==== Supplied entries

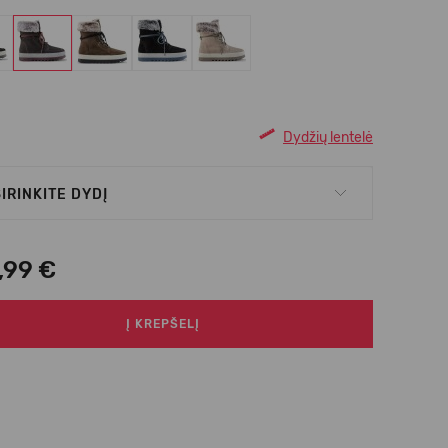
Dydžių lentelė
IRINKITE DYDĮ
,99 €
Į KREPŠELĮ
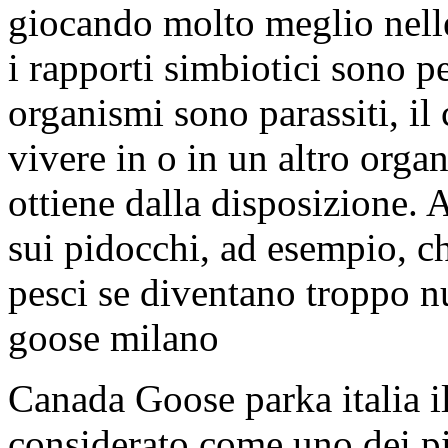
giocando molto meglio nelle
i rapporti simbiotici sono p
organismi sono parassiti, il
vivere in o in un altro org
ottiene dalla disposizione. 
sui pidocchi, ad esempio, c
pesci se diventano troppo 
goose milano
Canada Goose parka italia i
considerato come uno dei pi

========

About this task: Copy out all of the data word for word. Do not carry over any picture.

Answer section:
Dydžių lentelė
IRINKITE DYDĮ
,99 €
Į KREPŠELĮ
giocando molto meglio nelle
i rapporti simbiotici sono p
organismi sono parassiti, il
vivere in o in un altro org
ottiene dalla disposizione. 
sui pidocchi, ad esempio, c
pesci se diventano troppo 
goose milano
Canada Goose parka italia i
considerato come uno dei pi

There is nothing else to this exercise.